Summary of Findings: The Magnitude of the Problem

  • Brain disorders—neurological, psychiatric, and developmental—are a leading cause of death and disability worldwide and are responsible for a large proportion of the burden of disease in developing countries.

  • Brain disorders are projected to increase in the coming decades as a result of large-scale demographic and epidemiological shifts. By 2020, for example, depression is projected to be the second and stroke the leading cause of disability-adjusted life years (DALYs) lost worldwide.

  • The stigma associated with epilepsy, schizophrenia, and mental retardation often prevents people with these disorders from seeking and getting medical attention. It also results in the denial of social, educational, and employment opportunities to affected individuals and their families.

  • The relationship between poverty and illness is complex and circular; poverty can be both a cause and a result of ill health.

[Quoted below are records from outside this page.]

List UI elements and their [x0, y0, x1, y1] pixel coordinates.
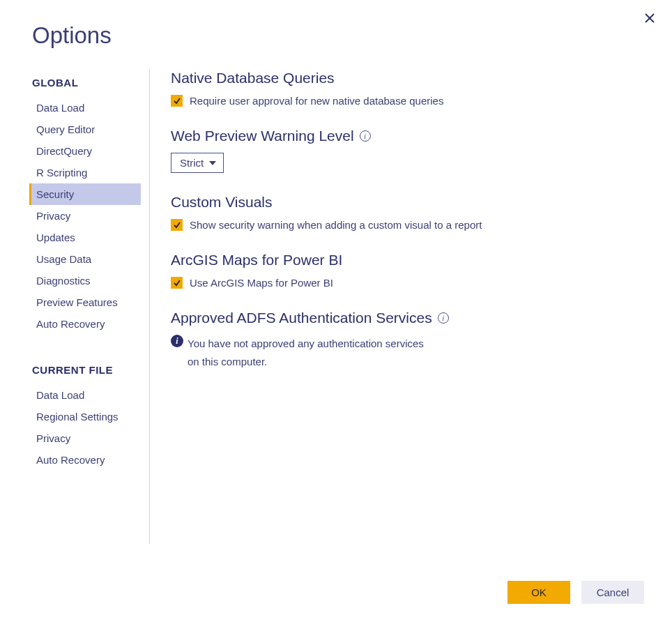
- check-icon: [173, 97, 181, 105]
- heading-adfs-text: Approved ADFS Authentication Services: [171, 310, 432, 326]
- chevron-down-icon: [209, 161, 216, 165]
- checkbox-custom-visuals[interactable]: [171, 219, 183, 231]
- sidebar-item-security[interactable]: Security: [29, 183, 141, 205]
- sidebar-item-cf-privacy[interactable]: Privacy: [29, 427, 141, 449]
- sidebar-group-title-global: GLOBAL: [32, 77, 141, 89]
- heading-web-preview: Web Preview Warning Level i: [171, 128, 644, 144]
- sidebar-group-global: GLOBAL Data Load Query Editor DirectQuer…: [32, 77, 141, 335]
- footer-buttons: OK Cancel: [507, 581, 644, 604]
- checkbox-native-db[interactable]: [171, 95, 183, 107]
- section-arcgis: ArcGIS Maps for Power BI Use ArcGIS Maps…: [171, 252, 644, 289]
- close-icon: [644, 13, 655, 24]
- section-adfs: Approved ADFS Authentication Services i …: [171, 310, 644, 370]
- sidebar-item-usage-data[interactable]: Usage Data: [29, 248, 141, 270]
- sidebar-item-query-editor[interactable]: Query Editor: [29, 119, 141, 140]
- checkbox-row-arcgis: Use ArcGIS Maps for Power BI: [171, 277, 644, 289]
- sidebar-item-directquery[interactable]: DirectQuery: [29, 140, 141, 162]
- heading-custom-visuals: Custom Visuals: [171, 194, 644, 211]
- checkbox-row-native-db: Require user approval for new native dat…: [171, 95, 644, 107]
- dropdown-value: Strict: [180, 157, 204, 169]
- svg-marker-2: [209, 161, 216, 165]
- info-text-adfs: i You have not approved any authenticati…: [171, 335, 644, 370]
- sidebar-item-diagnostics[interactable]: Diagnostics: [29, 270, 141, 291]
- section-native-db: Native Database Queries Require user app…: [171, 70, 644, 107]
- heading-arcgis: ArcGIS Maps for Power BI: [171, 252, 644, 268]
- main-panel: Native Database Queries Require user app…: [150, 70, 672, 544]
- sidebar-group-current-file: CURRENT FILE Data Load Regional Settings…: [32, 364, 141, 471]
- heading-web-preview-text: Web Preview Warning Level: [171, 128, 354, 144]
- info-line1: You have not approved any authentication…: [188, 337, 424, 349]
- sidebar: GLOBAL Data Load Query Editor DirectQuer…: [0, 70, 150, 544]
- sidebar-item-cf-auto-recovery[interactable]: Auto Recovery: [29, 449, 141, 471]
- content-area: GLOBAL Data Load Query Editor DirectQuer…: [0, 49, 672, 544]
- sidebar-item-cf-data-load[interactable]: Data Load: [29, 384, 141, 406]
- sidebar-item-r-scripting[interactable]: R Scripting: [29, 162, 141, 183]
- sidebar-item-preview-features[interactable]: Preview Features: [29, 291, 141, 313]
- checkbox-label-arcgis: Use ArcGIS Maps for Power BI: [190, 277, 333, 289]
- checkbox-arcgis[interactable]: [171, 277, 183, 289]
- info-icon[interactable]: i: [438, 312, 449, 324]
- info-text-content: You have not approved any authentication…: [188, 335, 424, 370]
- checkbox-label-native-db: Require user approval for new native dat…: [190, 95, 443, 107]
- sidebar-item-auto-recovery[interactable]: Auto Recovery: [29, 313, 141, 335]
- sidebar-group-title-current-file: CURRENT FILE: [32, 364, 141, 376]
- sidebar-item-updates[interactable]: Updates: [29, 227, 141, 248]
- check-icon: [173, 221, 181, 229]
- close-button[interactable]: [641, 10, 658, 26]
- info-filled-icon: i: [171, 335, 183, 347]
- checkbox-label-custom-visuals: Show security warning when adding a cust…: [190, 219, 482, 231]
- info-icon[interactable]: i: [360, 130, 371, 142]
- sidebar-item-cf-regional-settings[interactable]: Regional Settings: [29, 406, 141, 427]
- cancel-button[interactable]: Cancel: [581, 581, 644, 604]
- sidebar-item-privacy[interactable]: Privacy: [29, 205, 141, 227]
- dropdown-web-preview[interactable]: Strict: [171, 153, 224, 173]
- ok-button[interactable]: OK: [507, 581, 570, 604]
- page-title: Options: [0, 0, 672, 49]
- info-line2: on this computer.: [188, 356, 267, 367]
- section-custom-visuals: Custom Visuals Show security warning whe…: [171, 194, 644, 231]
- check-icon: [173, 279, 181, 287]
- checkbox-row-custom-visuals: Show security warning when adding a cust…: [171, 219, 644, 231]
- heading-native-db: Native Database Queries: [171, 70, 644, 86]
- heading-adfs: Approved ADFS Authentication Services i: [171, 310, 644, 326]
- sidebar-item-data-load[interactable]: Data Load: [29, 97, 141, 119]
- section-web-preview: Web Preview Warning Level i Strict: [171, 128, 644, 173]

  • Poverty is associated with specific risk factors for brain disorders, including poor nutrition, unhygienic living conditions, inadequate access to health care, lack of educational and employment opportunities, and debt.

  • These disorders can substantially worsen people's economic circumstances because of the cost of medical or traditional treatments; the limits they impose on educational opportunities; and interference with effective functioning at home, work, and school.

  • Considerable research in developing countries indicates that poverty and several psychiatric disorders, such as depression, exacerbate each other.

  • Poverty is more common and more severe for women than for men. Women also have a more severe health burden from psychiatric disorders. Depression affects women disproportionately.

  • Specialist and physician care for brain disorders is extremely limited in most developing countries. Health care services in many countries lack the capacity, in terms of physicians, nurses, and trained health care workers, to provide care for these disorders to the majority of their populations.